External doors hugely impact and influence the kerb appeal of houses, new and existing alike. Choosing a new front door is deciding how to present what the home beyond will be like, so taking the time consider the options is definitely worth it.
Mostly, it comes down to personal preference and budget, but security, material and thermal efficiency should all inform the decision once you’ve chosen a design that suits the rest of the house.
The barriers between your home and the outside world, external doors provide security as well as privacy and as such, their practical — just as much as their aesthetic — attributes need to be thought through.
What is the Best Material for an External Door?
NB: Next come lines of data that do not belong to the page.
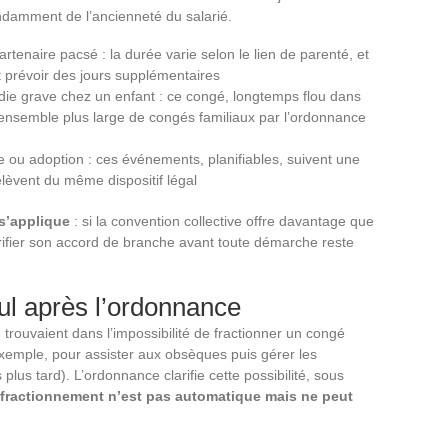
ndamment de l’ancienneté du salarié.
rtenaire pacsé : la durée varie selon le lien de parenté, et
ut prévoir des jours supplémentaires
ie grave chez un enfant : ce congé, longtemps flou dans
 ensemble plus large de congés familiaux par l’ordonnance
 ou adoption : ces événements, planifiables, suivent une
elèvent du même dispositif légal
 s’applique
: si la convention collective offre davantage que
Vérifier son accord de branche avant toute démarche reste
ul après l’ordonnance
 trouvaient dans l’impossibilité de fractionner un congé
xemple, pour assister aux obsèques puis gérer les
lus tard). L’ordonnance clarifie cette possibilité, sous
 fractionnement n’est pas automatique mais ne peut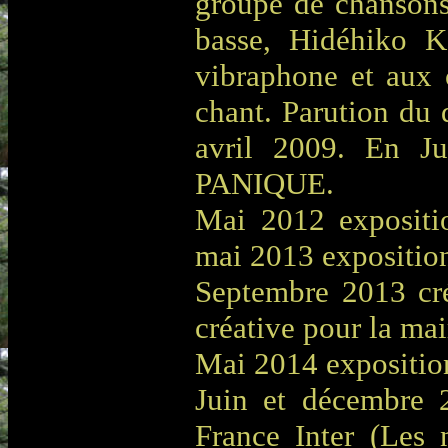
groupe de chansons
basse, Hidéhiko Ka
vibraphone et aux 
chant. Parution 
avril 2009. En 
PANIQUE.
Mai 2012 expos
mai 2013 exposi
Septembre 2013 créa
créative pour la mai
Mai 2014 expositi
Juin et décembre 
France Inter (Les 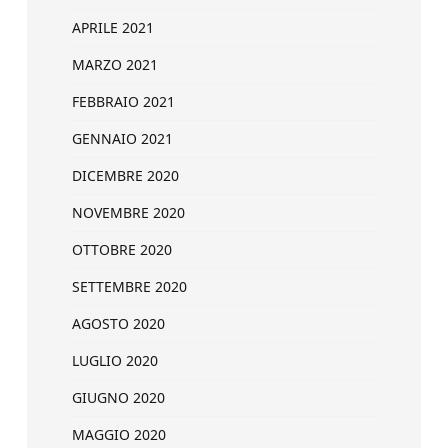
APRILE 2021
MARZO 2021
FEBBRAIO 2021
GENNAIO 2021
DICEMBRE 2020
NOVEMBRE 2020
OTTOBRE 2020
SETTEMBRE 2020
AGOSTO 2020
LUGLIO 2020
GIUGNO 2020
MAGGIO 2020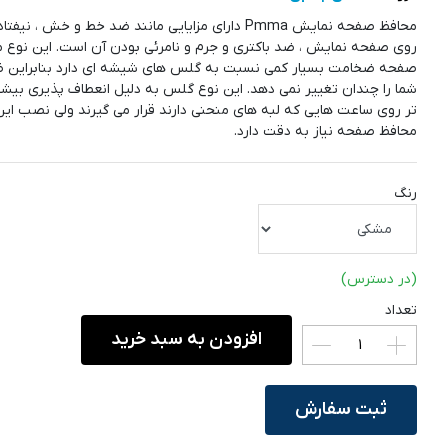
محافظ صفحه نمایش Pmma دارای مزایایی مانند ضد خط و خش ، ن
روی صفحه نمایش ، ضد باکتری و جرم و نامرئی بودن آن است. این نوع 
صفحه ضخامت بسیار کمی نسبت به گلس های شیشه ای دارد بنابراین 
شما را چندان تغییر نمی دهد. این نوع گلس به دلیل انعطاف پذیری بیشت
تر روی ساعت هایی که لبه های منحنی دارند قرار می گیرند ولی نصب این
محافظ صفحه نیاز به دقت دارد.
رنگ
(در دسترس)
تعداد
افزودن به سبد خرید
ثبت سفارش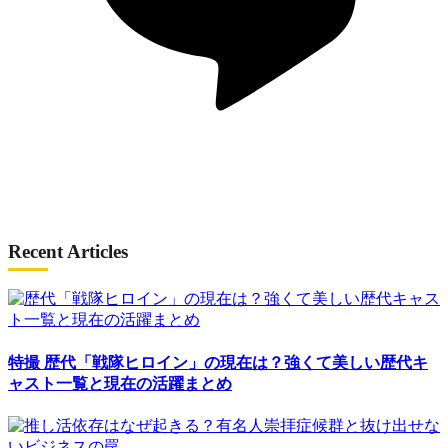
Recent Articles
特撮
歴代「戦隊ヒロイン」の現在は？強くて美しい歴代キ
ャスト一覧と現在の活躍まとめ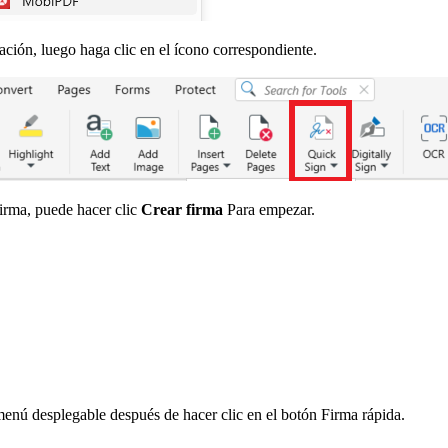
cación, luego haga clic en el ícono correspondiente.
firma, puede hacer clic
Crear firma
Para empezar.
enú desplegable después de hacer clic en el botón Firma rápida.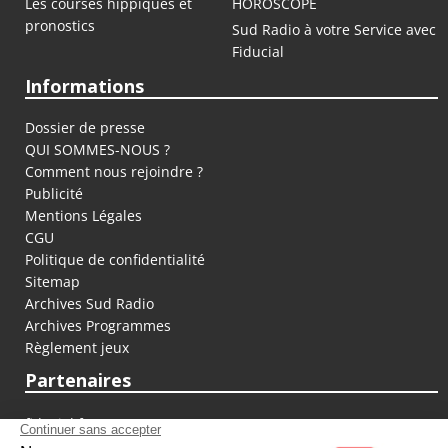
Les courses hippiques et
HOROSCOPE
pronostics
Sud Radio à votre Service avec
Fiducial
Informations
Dossier de presse
QUI SOMMES-NOUS ?
Comment nous rejoindre ?
Publicité
Mentions Légales
CGU
Politique de confidentialité
Sitemap
Archives Sud Radio
Archives Programmes
Règlement jeux
Partenaires
fiducial.fr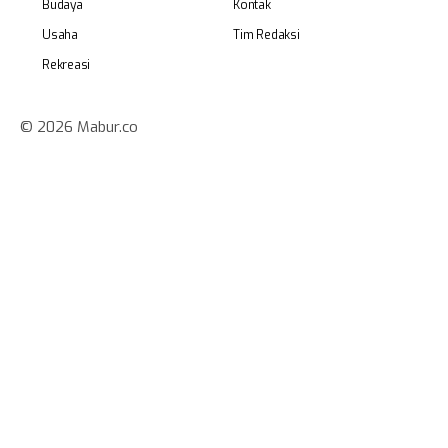
Budaya
Kontak
Usaha
Tim Redaksi
Rekreasi
© 2026 Mabur.co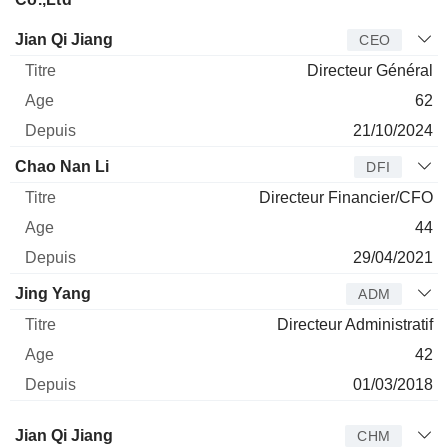
Dirigeant
Titre
Age
Depuis
Jian Qi Jiang
CEO
Directeur Général
62
21/10/2024
Chao Nan Li
DFI
Directeur Financier/CFO
44
29/04/2021
Jing Yang
ADM
Directeur Administratif
42
01/03/2018
Administrateur
Titre
Age
Depuis
Jian Qi Jiang
CHM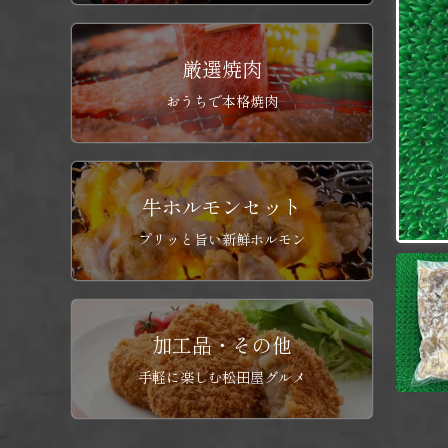
厳選焼肉
おうちで本格焼肉
牛ホルモンセット
プリッと旨い新鮮ホルモン
加工品・その他
手軽に楽しむ松田屋グルメ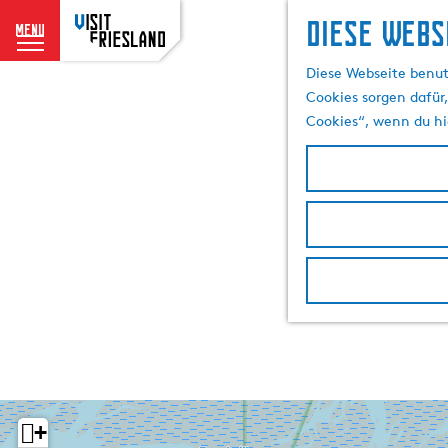
Diese Webs
menu
G
Diese Webseite benut
e
Cookies sorgen dafür,
h
Cookies“, wenn du hi
e
n
S
i
e
z
u
r
H
o
m
e
p
+
a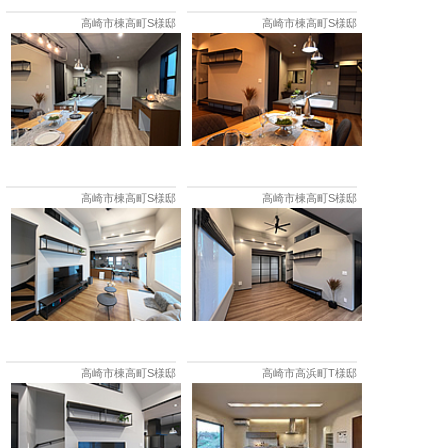
高崎市棟高町S様邸
高崎市棟高町S様邸
高崎市棟高町S様邸
高崎市棟高町S様邸
高崎市棟高町S様邸
高崎市高浜町T様邸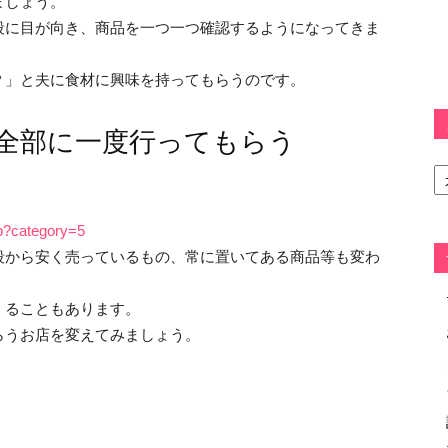
ましょう。
段に目が向き、商品を一つ一つ確認するようになってきま
？」と夫に食材に興味を持ってもらうのです。
全部に一度行ってもらう
カ
テ
ゴ
リ
hp?category=5
ー
段から安く売っているもの、常に置いてある商品等も変わ
くることもあります。
らうお店を変えてみましょう。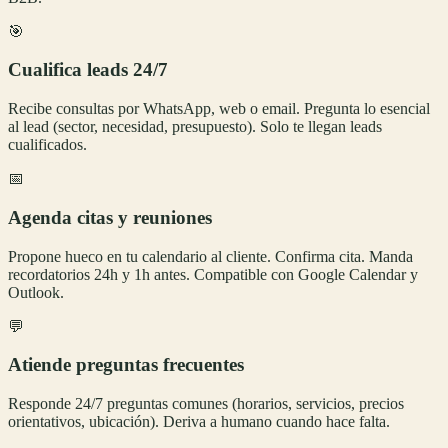
🎯
Cualifica leads 24/7
Recibe consultas por WhatsApp, web o email. Pregunta lo esencial
al lead (sector, necesidad, presupuesto). Solo te llegan leads
cualificados.
📅
Agenda citas y reuniones
Propone hueco en tu calendario al cliente. Confirma cita. Manda
recordatorios 24h y 1h antes. Compatible con Google Calendar y
Outlook.
💬
Atiende preguntas frecuentes
Responde 24/7 preguntas comunes (horarios, servicios, precios
orientativos, ubicación). Deriva a humano cuando hace falta.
The most popular material for external doors, timber can be the cheapest to buy off-the-shelf but are also prone to twisting and warping over time.
- Hardwood doors are just as likely as softwood doors to move, but a reasonable compromise for those who want something better is to choose hemlock, a durable North American softwood particularly well suited to doors.
- Capable of outperforming hardwoods, Accoya heated timber, a process developed in Holland, and is usually finger-jointed which makes it more suitable for painting than staining.
- Laminated or stabilised timbers (usually oak), which consists of small sections glued together, are also available.
Evolution’s wood-effect french doors ensure the character of this Georgian property is not lost. Evolution’s external doors cost around £1850 including installation.
Other Popular Materials
Non-timber external door materials tend to be more expensive, but they offer the benefit of dimensional stability.
- PVCu tends to be the cheapest alternative (costing around 20% less than a solid wood door) but there is very little inherent strength in PVCu. The doors are built around a steel frame and invariably come with a multipoint locking which is necessary because of the material’s innate flimsiness
- Aluminium is widely used for sliding patio doors but the frames conduct a lot of heat so they’re not ideal, though the channels are relatively small
- External doors made of steel are primarily used in social housingin the UK but are more popular in North America. However, steel tends to have an aura of security around it which is perhaps unjustified, since a door is no stronger than its frame (usually softwood). Steel takes paint well but is susceptible to bodywork damage
- A realistic woodgrain can be achieved by using GRP (glass-reinforced plastic), also referred to as fibreglass. It can also match other joinery by using a stain
As PVCu and GRP are cladding materials, they require a subframe of timber or steel and are therefore referred to as composite doors. A big advantage of choosing a composite door is that the thermal characteristics can be improved by packing the hollow core with insulation.
Keeping Homes Safe: Security in External Doors
External doors are the interface between the inside and outside worlds. They have to perform two distinct and contradictory functions: they have to be easy to get through for residents and guests but secure against unwanted visitors.
Generally, we have two separate locks on our front door:
- The mortice deadlock sit inside the door housing and needs to be key-operated from inside and out.
- A night or rim latch (still referred to as a ‘Yale’) can be hand-operated from the inside to facilitate escape in the event of a fire but are less secure than mortice locks as they can be forced open.
Although it’s not essential to have two separate locks, it does form part of the NHBC recommendations for new homes and as such has been widely adopted by insurance companies. The deadlock should be fivelever and should ideally meet the BS3621 standard.
Other features regarded as good security in front doors include fitting a door chain and, on solid doors, a viewer.
There is an enhanced security standard, PAS 24, which is only available on factory-built doorsets. Houses that meet the Secured by Design standard set by the police also need to meet the PAS 24 standard.
This includes subjecting the doorset to a three-minute attack using a selection of hammers, crowbars and drills
If you want to incorporate some smart technology in your door security, the considering items like a smart doorbell can be a sensible move. Check out the best deals on smart doorbells on RealHomes.com.
Front doors are required to have a level threshold as Part M of the England & Wales Building Regulations so that wheelchair users can come in and out of the house without having to go over a step. Scotland and Northern Ireland have similar regulations in place.
However, this doesn’t have to mean the threshold is at the front door, sometimes it’s more convenient to use another external door instead. Renovations and extensions to existing homes do not have to comply with Part M.
Normally, a level threshold is one that has a lip of no more than 15mm. The doors themselves do not have to be altered in any way, though there is a requirement that the Part M compliant door should be at least 838mm (2’9”) wide.
The frame around the door should also be Part M compliant (less than 15mm) and there should be no step either inside or outside the door.
There are several ways to design such a detail, but a common one is to have a ramped approach to the front door and to have something like a sunken matwell inside the door so that people coming into the house can wipe their feet.
With a reasonable amount of forethought, it’s possible to create a level threshold without it being intrusive in any way.
Urban Front‘s Raw E80 solid wood design is finished with a classic arch and European oak stain.
External Fire Doors
Houses over two storeys have to have half-hour fire doors fitted to habitable rooms leading off the main corridor and landing areas. However, fire doors do not have to look ugly. There are now plenty of companies offering complementary fire door ranges alongside their standard internal doors.